ACTION ITEM:
A single number is required: the count of lines in the following entries that include the word "type".

PROVIDED RECORDS:
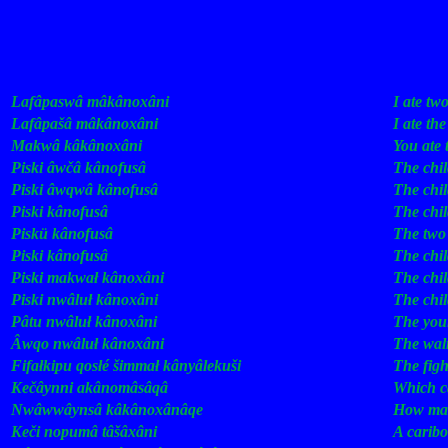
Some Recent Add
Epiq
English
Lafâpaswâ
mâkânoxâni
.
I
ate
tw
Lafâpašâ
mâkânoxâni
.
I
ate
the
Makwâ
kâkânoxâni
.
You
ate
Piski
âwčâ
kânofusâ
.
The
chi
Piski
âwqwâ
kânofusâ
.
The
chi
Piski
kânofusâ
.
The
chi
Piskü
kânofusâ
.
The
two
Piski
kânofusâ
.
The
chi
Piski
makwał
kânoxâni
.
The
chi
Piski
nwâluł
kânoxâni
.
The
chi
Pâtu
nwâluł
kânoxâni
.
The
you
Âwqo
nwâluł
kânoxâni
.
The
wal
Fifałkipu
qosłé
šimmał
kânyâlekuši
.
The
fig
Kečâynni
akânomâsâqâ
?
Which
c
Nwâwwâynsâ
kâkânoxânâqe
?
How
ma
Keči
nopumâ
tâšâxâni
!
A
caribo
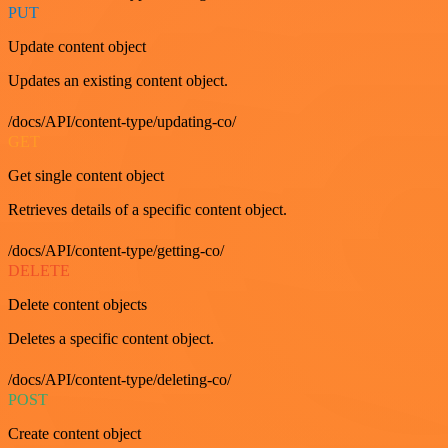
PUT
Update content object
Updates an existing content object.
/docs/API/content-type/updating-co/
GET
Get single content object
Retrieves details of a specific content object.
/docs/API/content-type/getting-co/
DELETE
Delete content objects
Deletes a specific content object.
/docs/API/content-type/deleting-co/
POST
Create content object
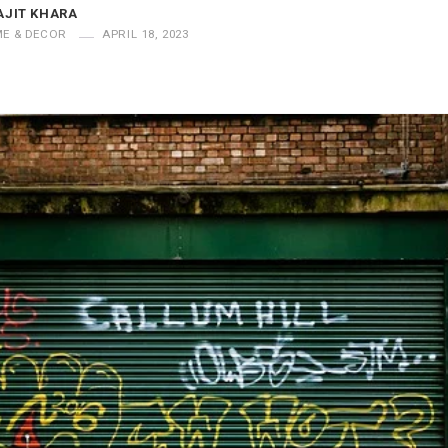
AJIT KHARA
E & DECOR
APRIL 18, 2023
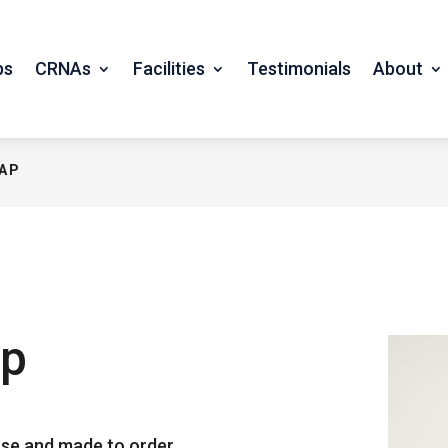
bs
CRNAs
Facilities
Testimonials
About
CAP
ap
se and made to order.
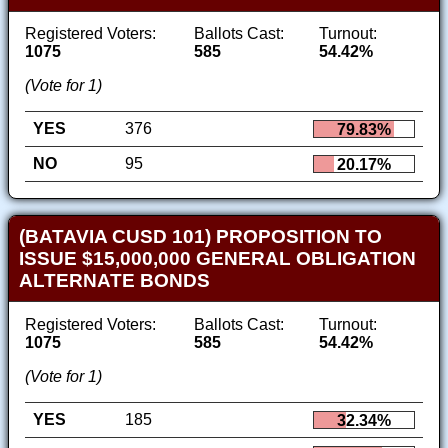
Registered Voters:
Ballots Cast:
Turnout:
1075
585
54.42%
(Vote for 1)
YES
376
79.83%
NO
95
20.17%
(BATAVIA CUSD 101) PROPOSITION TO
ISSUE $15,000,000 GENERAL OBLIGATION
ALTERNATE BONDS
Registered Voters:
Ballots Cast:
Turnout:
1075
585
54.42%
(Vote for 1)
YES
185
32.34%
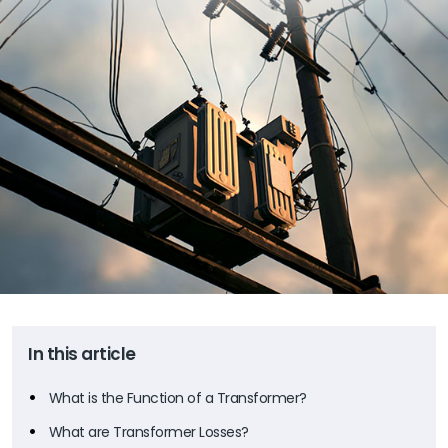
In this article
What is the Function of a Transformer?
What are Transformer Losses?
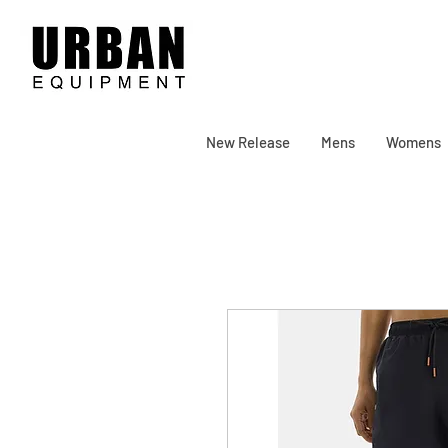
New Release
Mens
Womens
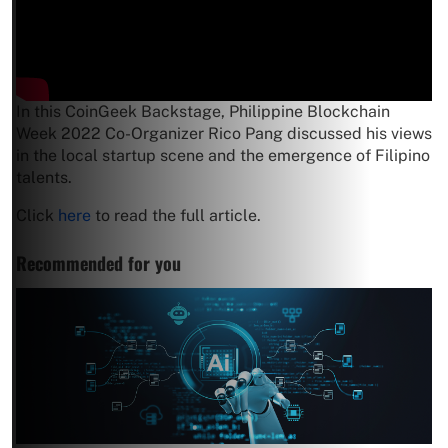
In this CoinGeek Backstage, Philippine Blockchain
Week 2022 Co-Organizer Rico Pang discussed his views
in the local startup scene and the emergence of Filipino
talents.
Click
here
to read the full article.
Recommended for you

COMPLETED TASK:
3